-- INFORMATION follows --
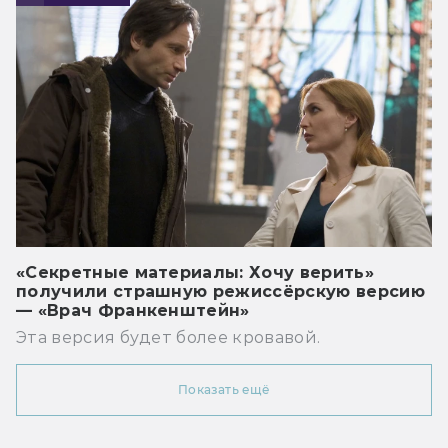
«Секретные материалы: Хочу верить»
получили страшную режиссёрскую версию
— «Врач Франкенштейн»
Эта версия будет более кровавой.
Показать ещё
-- INFORMATION concluded --
WHAT IS EXPECTED » Send back every line of the listing exactly. Omit the images.

THE COMPLETED TASK »
«Секретные материалы: Хочу верить»
получили страшную режиссёрскую версию
— «Врач Франкенштейн»
Эта версия будет более кровавой.
Показать ещё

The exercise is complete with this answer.